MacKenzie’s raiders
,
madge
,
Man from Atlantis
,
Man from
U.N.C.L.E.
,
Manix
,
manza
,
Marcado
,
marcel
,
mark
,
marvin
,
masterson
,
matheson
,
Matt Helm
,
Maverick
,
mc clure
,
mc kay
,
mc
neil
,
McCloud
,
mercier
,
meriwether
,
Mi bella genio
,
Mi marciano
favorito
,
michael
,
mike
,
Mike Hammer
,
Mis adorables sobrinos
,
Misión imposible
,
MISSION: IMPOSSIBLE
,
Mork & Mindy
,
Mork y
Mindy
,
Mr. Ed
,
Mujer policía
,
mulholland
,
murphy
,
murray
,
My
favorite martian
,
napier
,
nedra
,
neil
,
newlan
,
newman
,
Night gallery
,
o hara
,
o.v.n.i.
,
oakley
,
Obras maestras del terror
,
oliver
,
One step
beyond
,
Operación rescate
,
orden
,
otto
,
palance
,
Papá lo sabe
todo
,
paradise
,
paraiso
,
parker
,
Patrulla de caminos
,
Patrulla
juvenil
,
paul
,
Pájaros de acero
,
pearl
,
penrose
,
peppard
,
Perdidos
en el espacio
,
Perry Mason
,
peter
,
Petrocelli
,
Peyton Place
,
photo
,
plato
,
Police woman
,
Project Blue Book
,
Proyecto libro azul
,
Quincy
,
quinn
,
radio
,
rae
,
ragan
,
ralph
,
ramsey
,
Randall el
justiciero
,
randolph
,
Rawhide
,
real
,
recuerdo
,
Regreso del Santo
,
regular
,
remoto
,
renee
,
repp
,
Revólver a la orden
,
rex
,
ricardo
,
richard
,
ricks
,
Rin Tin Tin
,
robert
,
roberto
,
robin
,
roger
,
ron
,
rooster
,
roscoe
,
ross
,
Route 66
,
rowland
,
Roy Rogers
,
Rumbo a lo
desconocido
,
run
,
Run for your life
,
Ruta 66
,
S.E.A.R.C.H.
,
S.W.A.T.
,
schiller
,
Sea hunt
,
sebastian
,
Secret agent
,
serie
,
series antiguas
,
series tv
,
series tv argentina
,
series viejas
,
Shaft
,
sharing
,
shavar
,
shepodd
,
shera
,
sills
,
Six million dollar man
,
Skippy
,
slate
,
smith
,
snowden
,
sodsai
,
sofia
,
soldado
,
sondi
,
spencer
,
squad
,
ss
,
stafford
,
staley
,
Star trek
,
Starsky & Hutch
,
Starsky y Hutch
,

============================================================

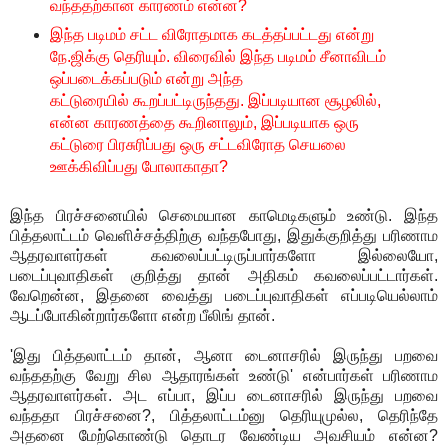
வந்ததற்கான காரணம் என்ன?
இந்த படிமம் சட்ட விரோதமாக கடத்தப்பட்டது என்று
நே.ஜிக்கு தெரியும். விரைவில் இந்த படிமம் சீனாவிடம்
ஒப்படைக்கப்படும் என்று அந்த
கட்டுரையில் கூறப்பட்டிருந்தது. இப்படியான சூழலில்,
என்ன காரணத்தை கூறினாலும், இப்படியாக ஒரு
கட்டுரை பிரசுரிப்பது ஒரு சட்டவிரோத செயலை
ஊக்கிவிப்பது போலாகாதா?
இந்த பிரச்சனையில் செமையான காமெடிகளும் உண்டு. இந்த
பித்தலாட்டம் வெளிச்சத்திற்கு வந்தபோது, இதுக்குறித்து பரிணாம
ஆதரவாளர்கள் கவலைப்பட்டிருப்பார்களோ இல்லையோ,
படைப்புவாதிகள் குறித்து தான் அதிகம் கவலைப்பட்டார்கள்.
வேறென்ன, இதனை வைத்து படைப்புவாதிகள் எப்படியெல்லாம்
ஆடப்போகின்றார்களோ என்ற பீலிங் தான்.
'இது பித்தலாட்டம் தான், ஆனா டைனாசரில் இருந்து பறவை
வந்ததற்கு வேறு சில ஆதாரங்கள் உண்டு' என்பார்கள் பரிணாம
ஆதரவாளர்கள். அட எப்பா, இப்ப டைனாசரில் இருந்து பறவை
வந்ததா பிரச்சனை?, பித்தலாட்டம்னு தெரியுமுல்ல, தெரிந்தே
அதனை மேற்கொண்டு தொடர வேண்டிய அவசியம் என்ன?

============================================================

GOAL OF THE EXERCISE
Each line in the records above with "ஆதரவ" must be returned.

RESPONSE FOR THIS EXERCISE
ஆதரவாளர்கள் கவலைப்பட்டிருப்பார்களோ இல்லையோ,
ஆதரவாளர்கள். அட எப்பா, இப்ப டைனாசரில் இருந்து பறவை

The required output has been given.